— Task description —
The response must match the data below exactly, line for line.

--- Data provided Enclosed Below ---

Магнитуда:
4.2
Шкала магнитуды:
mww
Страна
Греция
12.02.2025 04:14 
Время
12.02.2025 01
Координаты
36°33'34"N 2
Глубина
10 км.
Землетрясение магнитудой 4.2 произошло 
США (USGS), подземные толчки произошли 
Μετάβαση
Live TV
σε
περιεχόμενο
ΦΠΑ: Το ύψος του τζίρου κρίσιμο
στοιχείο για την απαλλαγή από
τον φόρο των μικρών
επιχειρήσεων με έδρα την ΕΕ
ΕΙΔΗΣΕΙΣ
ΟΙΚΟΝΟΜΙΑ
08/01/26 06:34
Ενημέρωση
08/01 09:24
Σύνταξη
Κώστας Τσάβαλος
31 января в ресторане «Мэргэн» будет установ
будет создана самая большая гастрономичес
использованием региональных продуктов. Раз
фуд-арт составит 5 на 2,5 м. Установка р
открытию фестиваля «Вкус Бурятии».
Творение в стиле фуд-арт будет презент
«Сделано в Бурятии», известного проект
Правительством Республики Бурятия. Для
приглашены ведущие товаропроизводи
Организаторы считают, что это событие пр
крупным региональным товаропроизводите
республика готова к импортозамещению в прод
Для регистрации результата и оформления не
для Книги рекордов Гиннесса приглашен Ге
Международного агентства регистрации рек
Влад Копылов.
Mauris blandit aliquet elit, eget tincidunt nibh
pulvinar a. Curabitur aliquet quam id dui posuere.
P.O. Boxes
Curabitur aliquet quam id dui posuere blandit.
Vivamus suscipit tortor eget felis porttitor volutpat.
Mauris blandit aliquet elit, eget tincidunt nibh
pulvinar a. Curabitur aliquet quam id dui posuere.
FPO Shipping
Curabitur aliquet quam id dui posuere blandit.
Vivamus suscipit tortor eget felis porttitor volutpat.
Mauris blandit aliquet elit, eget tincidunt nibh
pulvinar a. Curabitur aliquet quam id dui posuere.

--- End of Enclosed Data provided ---

— Task solution —
Магнитуда:
4.2
Шкала магнитуды:
mww
Страна
Греция
12.02.2025 04:14 
Время
12.02.2025 01
Координаты
36°33'34"N 2
Глубина
10 км.
Землетрясение магнитудой 4.2 произошло 
США (USGS), подземные толчки произошли 
Μετάβαση
Live TV
σε
περιεχόμενο
ΦΠΑ: Το ύψος του τζίρου κρίσιμο
στοιχείο για την απαλλαγή από
τον φόρο των μικρών
επιχειρήσεων με έδρα την ΕΕ
ΕΙΔΗΣΕΙΣ
ΟΙΚΟΝΟΜΙΑ
08/01/26 06:34
Ενημέρωση
08/01 09:24
Σύνταξη
Κώστας Τσάβαλος
31 января в ресторане «Мэргэн» будет установ
будет создана самая большая гастрономичес
использованием региональных продуктов. Раз
фуд-арт составит 5 на 2,5 м. Установка р
открытию фестиваля «Вкус Бурятии».
Творение в стиле фуд-арт будет презент
«Сделано в Бурятии», известного проект
Правительством Республики Бурятия. Для
приглашены ведущие товаропроизводи
Организаторы считают, что это событие пр
крупным региональным товаропроизводите
республика готова к импортозамещению в прод
Для регистрации результата и оформления не
для Книги рекордов Гиннесса приглашен Ге
Международного агентства регистрации рек
Влад Копылов.
Mauris blandit aliquet elit, eget tincidunt nibh
pulvinar a. Curabitur aliquet quam id dui posuere.
P.O. Boxes
Curabitur aliquet quam id dui posuere blandit.
Vivamus suscipit tortor eget felis porttitor volutpat.
Mauris blandit aliquet elit, eget tincidunt nibh
pulvinar a. Curabitur aliquet quam id dui posuere.
FPO Shipping
Curabitur aliquet quam id dui posuere blandit.
Vivamus suscipit tortor eget felis porttitor volutpat.
Mauris blandit aliquet elit, eget tincidunt nibh
pulvinar a. Curabitur aliquet quam id dui posuere.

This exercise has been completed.